Sur le petit Larousse illustré Deux-Sévrien, INFERNOU signifie : épreuve de barjots réservée aux baroudeurs, fêlés du cerveau, insouciants et/ou inconscients, pour une belle balade en forêt afin de dénicher des petites toiles oranges et blanches, ce qui a le don de déclencher un orgasme à ceux qui vivent ces moments de pur bonheur, mais avec une limite de 100 possibilités à ne pas dépasser pendant 24h, au-delà vous risquez l’arrêt cardiaque…

Pour la définition Tarnaise de l’INFERNOU made in BOA et SCOR, rendez-vous sur cette page : https://infernou2013.wixsite.com/infernou2015/presentation.

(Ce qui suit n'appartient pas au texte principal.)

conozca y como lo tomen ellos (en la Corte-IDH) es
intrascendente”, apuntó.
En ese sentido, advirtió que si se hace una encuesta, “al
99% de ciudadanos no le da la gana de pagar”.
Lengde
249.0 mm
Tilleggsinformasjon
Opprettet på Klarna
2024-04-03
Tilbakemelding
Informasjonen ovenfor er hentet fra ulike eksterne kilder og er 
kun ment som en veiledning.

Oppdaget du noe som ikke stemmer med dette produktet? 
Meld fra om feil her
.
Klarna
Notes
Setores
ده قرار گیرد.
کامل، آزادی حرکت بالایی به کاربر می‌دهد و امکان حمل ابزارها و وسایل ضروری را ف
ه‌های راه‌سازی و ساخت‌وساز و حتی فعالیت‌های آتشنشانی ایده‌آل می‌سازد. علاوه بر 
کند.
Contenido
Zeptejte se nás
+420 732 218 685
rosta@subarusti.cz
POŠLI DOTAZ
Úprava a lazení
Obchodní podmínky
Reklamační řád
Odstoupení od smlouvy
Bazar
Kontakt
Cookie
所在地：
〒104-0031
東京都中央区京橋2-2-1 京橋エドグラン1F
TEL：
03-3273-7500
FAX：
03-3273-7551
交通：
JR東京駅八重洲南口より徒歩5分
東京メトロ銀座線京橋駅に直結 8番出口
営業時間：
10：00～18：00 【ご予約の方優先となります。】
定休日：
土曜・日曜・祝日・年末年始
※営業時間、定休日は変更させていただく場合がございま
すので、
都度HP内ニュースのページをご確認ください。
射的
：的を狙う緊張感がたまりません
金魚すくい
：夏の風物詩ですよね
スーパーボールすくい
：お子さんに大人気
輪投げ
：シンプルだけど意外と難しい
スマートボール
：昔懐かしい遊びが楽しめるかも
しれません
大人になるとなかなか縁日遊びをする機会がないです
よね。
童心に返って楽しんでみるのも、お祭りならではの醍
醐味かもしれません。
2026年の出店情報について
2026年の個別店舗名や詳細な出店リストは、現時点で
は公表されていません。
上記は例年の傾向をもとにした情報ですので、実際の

A ces 2 définitions, si vous y ajoutez la lecture des comptes-rendus et des vidéos des concurrents, vous êtes certains qu’en 2021, vous aussi vous serez au départ de l’Infernou et croyez-nous, vous ne serez pas déçus, c’est vraiment une Aventure à vivre…

En ce qui nous concerne pour cette édition 2019, nous sommes encore une bonne dizaine du coin, au départ à Bruniquel : Manu et Tom (l’équipe N1 des RADO79) avec Fabrice en solo, Alex et David (les cousins), David et Christophe (nos voisins des Echappés de Mélusine) et pour conclure la tribu des 24h, Oliv’ des Flyings Avent’Hure faisait équipe avec moi au dernier moment car entre-temps il a perdu Marie et moi Denis (Nos fidèles équipiers) qui sont tous les deux HS, à leur grand désarroi. Ensuite Romain et Virginie (pour son baptême du feu) s’alignaient sur le 6h, avec une idée derrière la tête pour Romain, démontrer à Madame que la CO c’est le panard et qu’en 2021 elle pourra être au départ du 24h comme le reste de la tribu. Mais oui Virginie, tu en es largement capable, regarde Oliv et moi avec 1 genou sur 4, nous l’avons fait, alors pour toi, avec ta jeunesse et tes 2 genoux, ce sera une balade de santé !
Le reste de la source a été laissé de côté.